### WHAT NEEDS TO BE DONE
For every entry below, retype it exactly as it reads.

*** Opening of TASK INPUTS ***

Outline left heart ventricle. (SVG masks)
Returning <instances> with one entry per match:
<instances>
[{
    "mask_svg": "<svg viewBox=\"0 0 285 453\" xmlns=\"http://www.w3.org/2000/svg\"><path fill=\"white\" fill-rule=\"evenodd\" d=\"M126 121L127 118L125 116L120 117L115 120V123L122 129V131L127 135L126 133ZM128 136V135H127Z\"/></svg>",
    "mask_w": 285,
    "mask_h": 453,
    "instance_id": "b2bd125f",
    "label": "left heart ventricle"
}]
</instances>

*** Close of TASK INPUTS ***

### RESULT FOR THIS EXERCISE
Outline left heart ventricle. (SVG masks)
Returning <instances> with one entry per match:
<instances>
[{
    "mask_svg": "<svg viewBox=\"0 0 285 453\" xmlns=\"http://www.w3.org/2000/svg\"><path fill=\"white\" fill-rule=\"evenodd\" d=\"M126 121L127 118L125 116L120 117L115 120V123L122 129V131L127 135L126 133ZM128 136V135H127Z\"/></svg>",
    "mask_w": 285,
    "mask_h": 453,
    "instance_id": "b2bd125f",
    "label": "left heart ventricle"
}]
</instances>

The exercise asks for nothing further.